Monday, August 15, 2011

Will David Cameron Act?

This crisis has been building for years. It is the result of a major cultural shift that took place in the 1960s and 1970s, and the long-term decline of the conservative values and institutions that had underpinned British society since the late 19th century. This process was marked by a collapse in the belief in marriage, a retreat of the police from the streets, a move away from tough penalties for property crime, the rise of moral relativism and rampant consumerism, the diminution of stigma as a restraint on bad behaviour and the entrenchment of welfare dependency. 

It was not about poverty, but a collapse in values. 

Today, the benefits system sustains the underclass and poor state schooling is unable to compensate for the harm caused by broken homes and absent fathers. Inadequate policing cannot suppress the symptoms of crime and disorder. These communities are trapped in a vicious circle, where violence, crime, intimidation and hopelessness are quotidian. It is a world from which most of us are insulated until it spills into the wider community, as it did so nightmarishly this week...

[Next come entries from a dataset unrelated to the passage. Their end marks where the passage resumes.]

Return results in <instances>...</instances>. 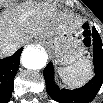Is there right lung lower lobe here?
Here are the masks:
<instances>
[{
	"instance_id": "obj_1",
	"label": "right lung lower lobe",
	"mask_w": 103,
	"mask_h": 103,
	"mask_svg": "<svg viewBox=\"0 0 103 103\" xmlns=\"http://www.w3.org/2000/svg\"><path fill=\"white\" fill-rule=\"evenodd\" d=\"M21 52L22 48L14 55L0 60V93L6 98L13 90V81L19 67Z\"/></svg>"
}]
</instances>
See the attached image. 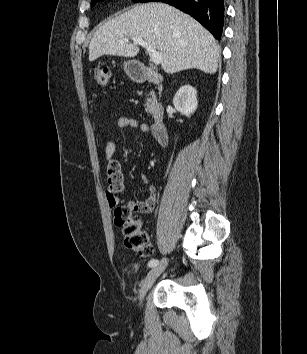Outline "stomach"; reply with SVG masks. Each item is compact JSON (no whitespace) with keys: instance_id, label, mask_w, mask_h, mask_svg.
Segmentation results:
<instances>
[{"instance_id":"0dacf381","label":"stomach","mask_w":307,"mask_h":354,"mask_svg":"<svg viewBox=\"0 0 307 354\" xmlns=\"http://www.w3.org/2000/svg\"><path fill=\"white\" fill-rule=\"evenodd\" d=\"M124 71L132 79H138L141 76V68L137 61L129 60L123 64Z\"/></svg>"}]
</instances>
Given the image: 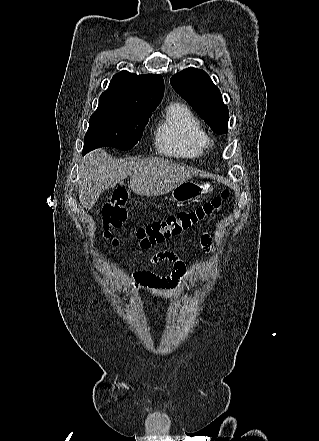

What Mr Cameron must now do is unambiguously pursue the remedies that have been available for years, but which successive governments have been too frightened to adopt for fear of offending a vocal progressive minority which no longer has any credibility. These include a tough policy on welfare, whereby recipients accept a job or lose their benefits; police reforms to ensure proper democratic accountability and the imposition of the order that communities need to see on their streets if anything is to improve; and an overhaul of schools to offer an opportunity denied to so many children in the sink estates. None of these ideas will be sufficient on its own, but taken together they might at least begin to undo the damage of the past 40 years.